Não muitos serão os que se recordam de que em 2 de março de 1983 esteve em Lisboa, no quadro da escala técnica prevista durante a viagem Apostólica à América Central, e fez um grande discurso à multidão apinhada no aeroporto internacional. Dessa alocução, em que revela o que pretendeu dizer aos portugueses no ano anterior, destacam-se os segmentos seguintes:
Por detrás do entusiasmo jovem, da cordialidade adulta e da estima e respeito geral, com que fui recebido então, procurei ver essa fraternidade no rosto de cada um dos portugueses, na comum “semelhança” do Criador de todos nós e no comum chamamento à Salvação; e quis dizer-lhes, primeiro que tudo, isso mesmo: todos somos irmãos; temos de nos amar fraternamente, vendo o nosso “próximo” em cada homem, sobretudo quando este sofre ou está ameaçado no próprio núcleo da sua existência e da sua dignidade; a isto nos impele o amor de Deus que, em Jesus Cristo, se nos revelou como Pai, “rico em misericórdia”. […] De novo em veste de peregrino, são idênticos os pensamentos que me guiam; e a boca fala da abundância do que vai no coração: o amor de Deus, rico em misericórdia; o poder da Redenção de Cristo; Nossa Senhora, Mãe da nossa confiança; e o amor e a paz entre os homens.
E, a pedido do próprio João Paulo II, foi levada ao Vaticano a Imagem de Nossa Senhora que se venera na Capelinha das Aparições do Santuário de Fátima, em frente da qual, na Praça de S. Pedro, o Papa proferiu em 25 de março de 1984 novo Ato de Consagração, em tudo semelhante ao de 13 de maio de 1982, em Fátima.

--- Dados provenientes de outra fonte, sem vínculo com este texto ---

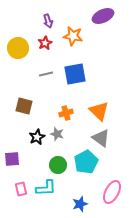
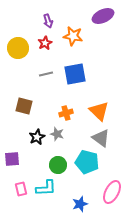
cyan pentagon: moved 1 px right; rotated 30 degrees counterclockwise
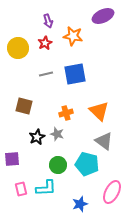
gray triangle: moved 3 px right, 3 px down
cyan pentagon: moved 2 px down
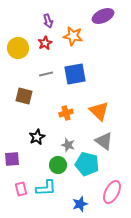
brown square: moved 10 px up
gray star: moved 11 px right, 11 px down
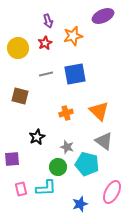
orange star: rotated 24 degrees counterclockwise
brown square: moved 4 px left
gray star: moved 1 px left, 2 px down
green circle: moved 2 px down
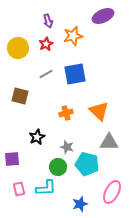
red star: moved 1 px right, 1 px down
gray line: rotated 16 degrees counterclockwise
gray triangle: moved 5 px right, 1 px down; rotated 36 degrees counterclockwise
pink rectangle: moved 2 px left
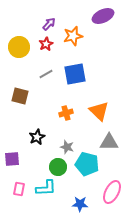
purple arrow: moved 1 px right, 3 px down; rotated 120 degrees counterclockwise
yellow circle: moved 1 px right, 1 px up
pink rectangle: rotated 24 degrees clockwise
blue star: rotated 21 degrees clockwise
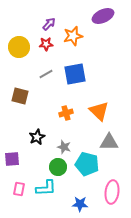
red star: rotated 24 degrees clockwise
gray star: moved 3 px left
pink ellipse: rotated 20 degrees counterclockwise
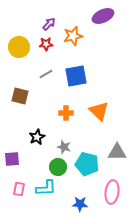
blue square: moved 1 px right, 2 px down
orange cross: rotated 16 degrees clockwise
gray triangle: moved 8 px right, 10 px down
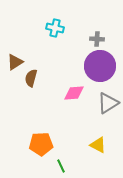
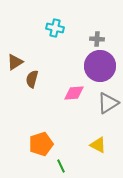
brown semicircle: moved 1 px right, 1 px down
orange pentagon: rotated 15 degrees counterclockwise
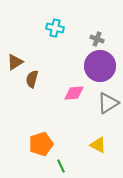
gray cross: rotated 16 degrees clockwise
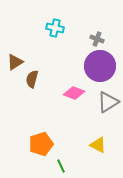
pink diamond: rotated 25 degrees clockwise
gray triangle: moved 1 px up
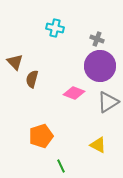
brown triangle: rotated 42 degrees counterclockwise
orange pentagon: moved 8 px up
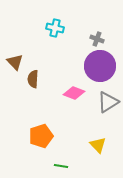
brown semicircle: moved 1 px right; rotated 12 degrees counterclockwise
yellow triangle: rotated 18 degrees clockwise
green line: rotated 56 degrees counterclockwise
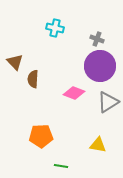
orange pentagon: rotated 15 degrees clockwise
yellow triangle: rotated 36 degrees counterclockwise
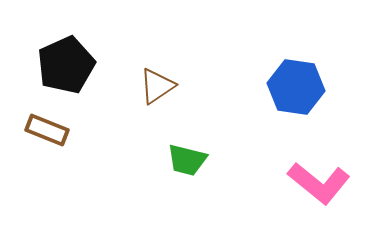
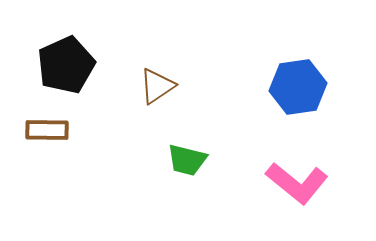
blue hexagon: moved 2 px right; rotated 16 degrees counterclockwise
brown rectangle: rotated 21 degrees counterclockwise
pink L-shape: moved 22 px left
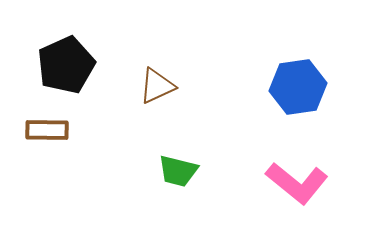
brown triangle: rotated 9 degrees clockwise
green trapezoid: moved 9 px left, 11 px down
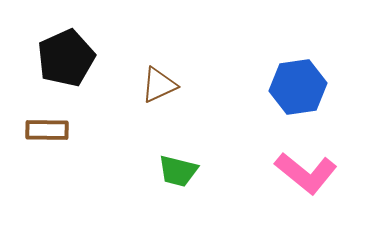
black pentagon: moved 7 px up
brown triangle: moved 2 px right, 1 px up
pink L-shape: moved 9 px right, 10 px up
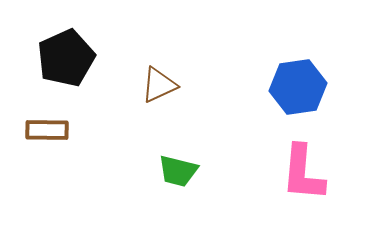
pink L-shape: moved 3 px left; rotated 56 degrees clockwise
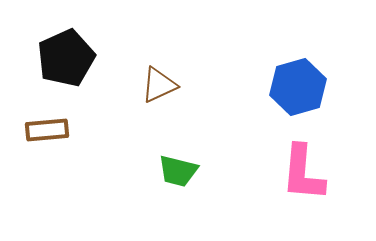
blue hexagon: rotated 8 degrees counterclockwise
brown rectangle: rotated 6 degrees counterclockwise
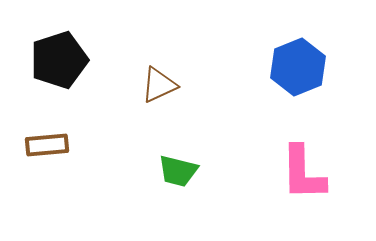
black pentagon: moved 7 px left, 2 px down; rotated 6 degrees clockwise
blue hexagon: moved 20 px up; rotated 6 degrees counterclockwise
brown rectangle: moved 15 px down
pink L-shape: rotated 6 degrees counterclockwise
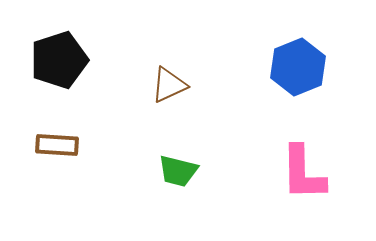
brown triangle: moved 10 px right
brown rectangle: moved 10 px right; rotated 9 degrees clockwise
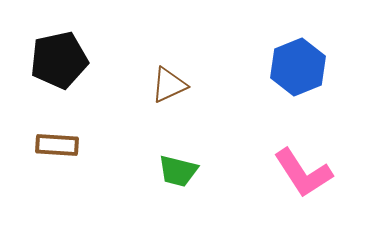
black pentagon: rotated 6 degrees clockwise
pink L-shape: rotated 32 degrees counterclockwise
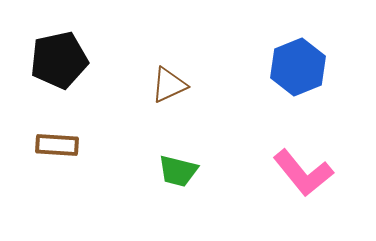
pink L-shape: rotated 6 degrees counterclockwise
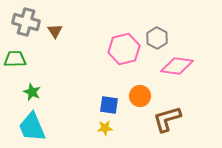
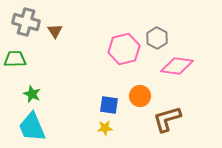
green star: moved 2 px down
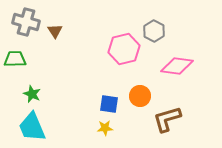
gray hexagon: moved 3 px left, 7 px up
blue square: moved 1 px up
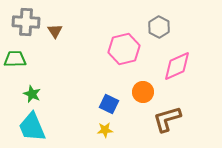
gray cross: rotated 12 degrees counterclockwise
gray hexagon: moved 5 px right, 4 px up
pink diamond: rotated 32 degrees counterclockwise
orange circle: moved 3 px right, 4 px up
blue square: rotated 18 degrees clockwise
yellow star: moved 2 px down
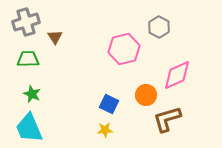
gray cross: rotated 20 degrees counterclockwise
brown triangle: moved 6 px down
green trapezoid: moved 13 px right
pink diamond: moved 9 px down
orange circle: moved 3 px right, 3 px down
cyan trapezoid: moved 3 px left, 1 px down
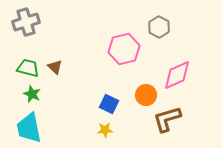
brown triangle: moved 30 px down; rotated 14 degrees counterclockwise
green trapezoid: moved 9 px down; rotated 15 degrees clockwise
cyan trapezoid: rotated 12 degrees clockwise
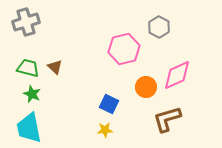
orange circle: moved 8 px up
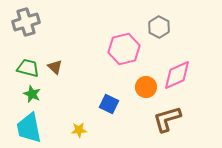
yellow star: moved 26 px left
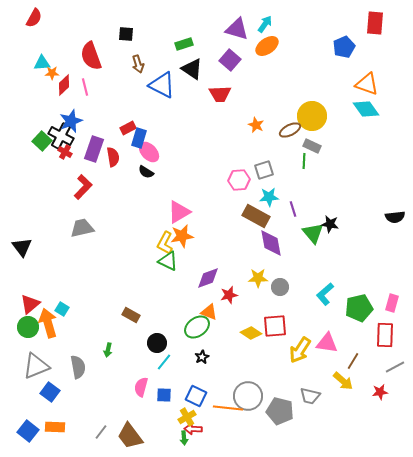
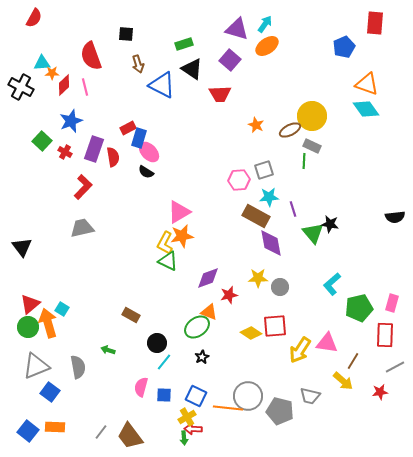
black cross at (61, 136): moved 40 px left, 49 px up
cyan L-shape at (325, 294): moved 7 px right, 10 px up
green arrow at (108, 350): rotated 96 degrees clockwise
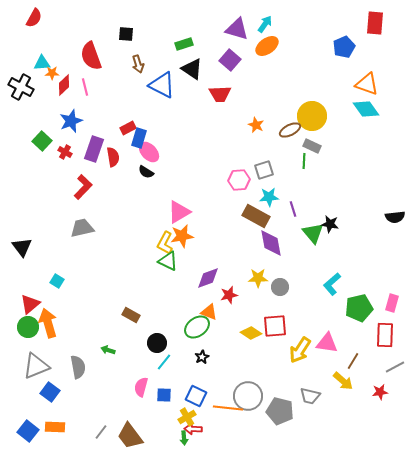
cyan square at (62, 309): moved 5 px left, 28 px up
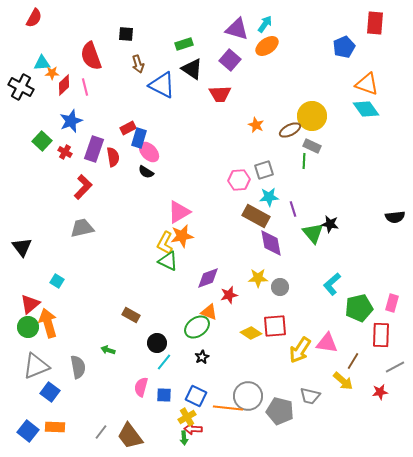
red rectangle at (385, 335): moved 4 px left
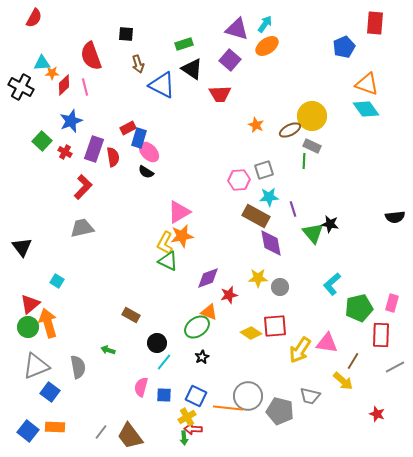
red star at (380, 392): moved 3 px left, 22 px down; rotated 28 degrees clockwise
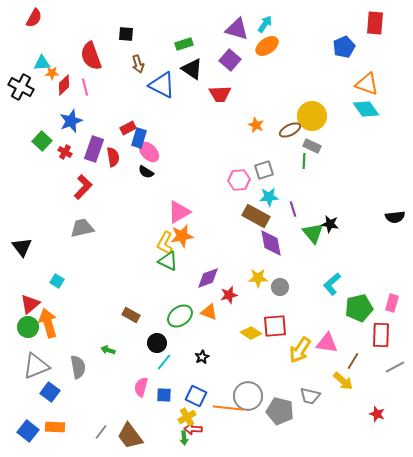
green ellipse at (197, 327): moved 17 px left, 11 px up
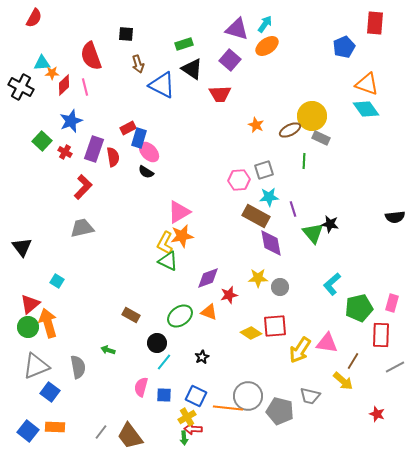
gray rectangle at (312, 146): moved 9 px right, 8 px up
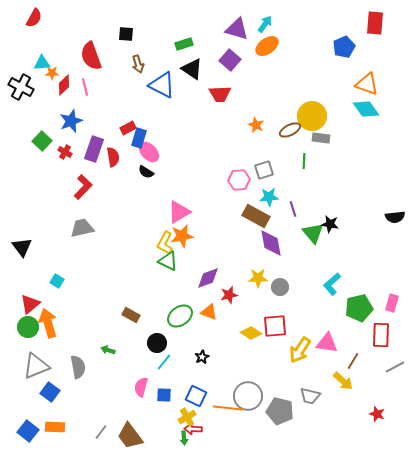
gray rectangle at (321, 138): rotated 18 degrees counterclockwise
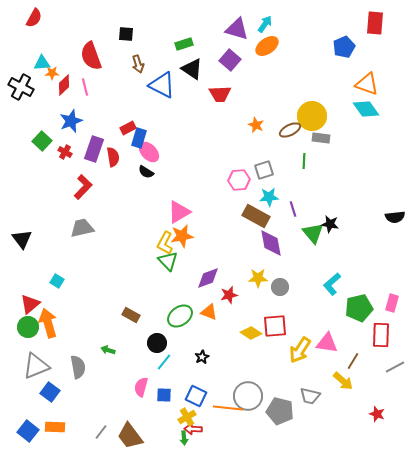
black triangle at (22, 247): moved 8 px up
green triangle at (168, 261): rotated 20 degrees clockwise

No ato de entrega que pronunciou em Fátima aos pés da imagem da Virgem, em 13 de maio de 1991, rezou:
Sim, continuai a mostrar-Vos Mãe para todos, porque o mundo tem necessidade de Vós. As novas situações dos povos e da Igreja são ainda precárias e instáveis. Existe o perigo de substituir o marxismo por uma outra forma de ateísmo, que adulando a liberdade tende a destruir as raízes da moral humana e cristã. 
E em 13 de maio de 2000, veio a Fátima proceder à Beatificação de dois dos pastorinhos a quem a virgem aparecera – Jacinta e Francisco e mandou revelar ao povo a terceira parte do “segredo” que fora revelado aos videntes.

Concluindo
Quanto aos altos dignitários eclesiais vivos, é natural que Francisco, o “Sumo Sacerdote” em atividade tenha convidado o “Sumo Sacerdote” jubilado, Bento XVI, como é natural que este tenha correspondido ao convite. Qualquer quer bispo diocesano convida o seu antecessor emérito para as solenidades significativas, convite a que ele responde positivamente ou negativamente conforme o seu sentido de liberdade e de cordialidade.
Bergoglio, estudante no tempo de João XXIII, foi efeito bispo e feito cardeal por João Paulo II e participou no conclave que elegeu Bento XVI; Ratzinger, perito no concílio convocado por João XXIII, foi professor de Teologia Dogmática durante o seu pontificado e foi chamado para a prefeitura da Congregação da Doutrina da Fé por João Paulo II, a quem sucedeu na Cátedra de Pedro.

Quanto aos novos santos, com traços que os fazem iguais e diferentes (num deles não se veem sombras; no outro, o mais recente, talvez sim), são no dizer do Bispo de Leiria-Fátima, “dois Papas que marcaram os séculos XX e XXI, com a sua santidade vivida e manifestada no exercício da sua missão, com estilos e personalidades diversas, mas unidos pela paixão ao homem e a Cristo”. E assegura que “não há um molde para fazer santos, cada um é na sua situação concreta, no tempo e nos desafios que a Igreja e o mundo colocam”.